Monday, April 28, 2014

Disney Animator Andreas Deja in the MCL

Andreas Deja
Andreas Deja always knew he wanted to be a Disney animator. Born in Poland and raised in Germany, he sent his first letter to the studio inquiring about a job when he was only ten years old. He received a form letter in return, but it was full of encouraging words urging him to study art and build a portfolio. As a teen, he continued to practice his craft, corresponding with Eric Larson, one of Disney's Nine Old Men who headed up the animation training program at the studio. Andreas graduated from university in 1980 and by the end of the summer had accepted a position at Disney. It would mark the beginning of a relationship that would last over 30 years.

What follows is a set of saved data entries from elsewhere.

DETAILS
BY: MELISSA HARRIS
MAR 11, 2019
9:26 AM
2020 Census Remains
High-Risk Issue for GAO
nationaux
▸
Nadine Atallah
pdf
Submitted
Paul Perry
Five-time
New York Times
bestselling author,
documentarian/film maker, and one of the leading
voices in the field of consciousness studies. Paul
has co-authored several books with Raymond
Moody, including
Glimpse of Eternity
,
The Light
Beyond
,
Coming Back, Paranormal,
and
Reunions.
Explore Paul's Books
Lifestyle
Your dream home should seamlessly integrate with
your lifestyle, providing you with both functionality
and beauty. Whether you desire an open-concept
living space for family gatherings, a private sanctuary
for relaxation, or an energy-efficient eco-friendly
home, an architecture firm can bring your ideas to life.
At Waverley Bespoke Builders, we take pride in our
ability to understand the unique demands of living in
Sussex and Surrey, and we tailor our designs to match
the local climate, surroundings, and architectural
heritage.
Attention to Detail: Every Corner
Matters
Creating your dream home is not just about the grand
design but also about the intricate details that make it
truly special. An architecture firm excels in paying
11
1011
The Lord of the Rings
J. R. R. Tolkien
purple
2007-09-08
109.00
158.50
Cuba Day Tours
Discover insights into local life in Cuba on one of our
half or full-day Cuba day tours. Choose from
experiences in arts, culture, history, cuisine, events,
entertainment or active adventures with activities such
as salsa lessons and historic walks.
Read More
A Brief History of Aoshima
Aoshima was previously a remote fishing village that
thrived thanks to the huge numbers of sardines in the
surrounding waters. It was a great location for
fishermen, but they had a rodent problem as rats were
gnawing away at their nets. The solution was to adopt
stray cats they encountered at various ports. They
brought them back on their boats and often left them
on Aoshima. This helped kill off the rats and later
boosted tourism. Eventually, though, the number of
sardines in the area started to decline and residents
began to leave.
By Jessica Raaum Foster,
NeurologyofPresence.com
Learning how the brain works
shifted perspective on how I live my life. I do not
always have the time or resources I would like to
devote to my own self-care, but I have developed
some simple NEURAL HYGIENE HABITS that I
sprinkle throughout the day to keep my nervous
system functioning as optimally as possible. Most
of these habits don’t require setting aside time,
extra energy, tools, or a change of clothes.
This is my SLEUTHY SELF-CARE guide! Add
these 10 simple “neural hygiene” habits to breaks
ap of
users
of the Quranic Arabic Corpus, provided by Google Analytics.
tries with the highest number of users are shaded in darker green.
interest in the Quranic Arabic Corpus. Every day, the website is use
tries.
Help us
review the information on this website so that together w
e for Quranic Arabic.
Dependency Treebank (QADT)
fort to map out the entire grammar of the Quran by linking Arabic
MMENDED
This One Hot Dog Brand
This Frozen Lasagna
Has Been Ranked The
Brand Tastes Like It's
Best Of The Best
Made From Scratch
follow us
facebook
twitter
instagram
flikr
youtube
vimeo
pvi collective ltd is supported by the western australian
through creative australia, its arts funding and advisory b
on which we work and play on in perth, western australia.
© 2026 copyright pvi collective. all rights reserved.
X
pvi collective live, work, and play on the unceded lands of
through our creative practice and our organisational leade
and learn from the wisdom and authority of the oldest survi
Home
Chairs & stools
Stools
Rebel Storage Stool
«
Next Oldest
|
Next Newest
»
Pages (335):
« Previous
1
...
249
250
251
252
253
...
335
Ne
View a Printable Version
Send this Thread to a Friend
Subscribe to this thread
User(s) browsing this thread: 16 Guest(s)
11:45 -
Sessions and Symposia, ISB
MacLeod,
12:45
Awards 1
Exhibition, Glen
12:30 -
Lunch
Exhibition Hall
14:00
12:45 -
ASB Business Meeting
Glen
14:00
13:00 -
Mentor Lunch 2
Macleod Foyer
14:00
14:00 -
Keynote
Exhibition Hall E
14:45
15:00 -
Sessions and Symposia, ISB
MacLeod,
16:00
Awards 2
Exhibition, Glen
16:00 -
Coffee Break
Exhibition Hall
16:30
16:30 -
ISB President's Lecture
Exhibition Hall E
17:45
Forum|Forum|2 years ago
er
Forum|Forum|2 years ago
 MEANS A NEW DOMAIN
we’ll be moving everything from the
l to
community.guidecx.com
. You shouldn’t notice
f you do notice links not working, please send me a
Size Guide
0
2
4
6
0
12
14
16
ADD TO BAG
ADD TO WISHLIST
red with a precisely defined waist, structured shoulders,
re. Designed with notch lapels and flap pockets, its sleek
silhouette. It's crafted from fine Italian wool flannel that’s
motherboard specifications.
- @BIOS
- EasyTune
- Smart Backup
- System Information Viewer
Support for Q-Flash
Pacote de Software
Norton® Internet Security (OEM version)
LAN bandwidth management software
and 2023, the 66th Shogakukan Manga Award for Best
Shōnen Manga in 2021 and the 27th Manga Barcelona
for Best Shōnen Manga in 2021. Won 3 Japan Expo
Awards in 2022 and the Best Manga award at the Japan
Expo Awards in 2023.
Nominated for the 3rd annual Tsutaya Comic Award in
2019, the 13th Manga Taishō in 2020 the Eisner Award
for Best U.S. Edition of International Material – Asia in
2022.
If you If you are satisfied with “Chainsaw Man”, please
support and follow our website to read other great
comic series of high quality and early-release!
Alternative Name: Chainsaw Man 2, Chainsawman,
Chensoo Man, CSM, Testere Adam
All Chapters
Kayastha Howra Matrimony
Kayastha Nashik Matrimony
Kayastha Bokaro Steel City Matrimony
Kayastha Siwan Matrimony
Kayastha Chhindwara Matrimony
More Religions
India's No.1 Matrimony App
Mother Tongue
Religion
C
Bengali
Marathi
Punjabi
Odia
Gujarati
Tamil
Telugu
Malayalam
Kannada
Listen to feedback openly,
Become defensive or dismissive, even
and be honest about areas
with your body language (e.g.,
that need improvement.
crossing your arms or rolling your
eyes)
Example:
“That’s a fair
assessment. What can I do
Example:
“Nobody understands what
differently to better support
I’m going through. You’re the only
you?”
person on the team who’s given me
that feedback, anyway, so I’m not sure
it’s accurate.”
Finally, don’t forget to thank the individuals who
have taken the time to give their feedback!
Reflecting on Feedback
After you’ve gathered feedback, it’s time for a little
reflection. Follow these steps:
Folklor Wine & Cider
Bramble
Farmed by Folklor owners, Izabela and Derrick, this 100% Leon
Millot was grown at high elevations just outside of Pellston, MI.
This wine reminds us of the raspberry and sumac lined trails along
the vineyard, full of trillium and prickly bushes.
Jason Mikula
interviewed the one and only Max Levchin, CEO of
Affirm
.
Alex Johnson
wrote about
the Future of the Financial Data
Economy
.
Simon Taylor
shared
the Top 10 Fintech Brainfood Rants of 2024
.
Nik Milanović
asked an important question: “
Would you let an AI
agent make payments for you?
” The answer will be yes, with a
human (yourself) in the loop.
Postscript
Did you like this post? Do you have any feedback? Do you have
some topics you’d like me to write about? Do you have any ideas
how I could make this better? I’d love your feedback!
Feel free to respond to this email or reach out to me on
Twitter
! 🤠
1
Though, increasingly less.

The first film Andreas worked on was The Black Cauldron, doing early character design, costume research and some animation. Over time, he lent his talent to Oliver & Company, Who Framed Roger Rabbit and The Little Mermaid. He found his niche as a master of villains when he became supervising animator of Gaston in Beauty and the Beast. More bad guys would follow: Jafar in Aladdin and Scar in The Lion King.

Scar in The Lion King
Andreas finds drawing villains more fun than drawing heroes. He says, "You have so much more to work with in terms of expressions and acting and drawing-wise than you would have with a nice princess or a prince, you know, where you have to be ever so careful with the draftsmanship." Still, he managed to draw his share of heroes. He was supervising animator of adult Hercules in Hercules, as well as that most heroic of rodents, Mickey Mouse, in the shorts The Prince and the Pauper and Runaway Brain.

Today, we celebrate one of Disney's truly great animation artists. Andreas Deja is my guest in The Mouse Castle Lounge.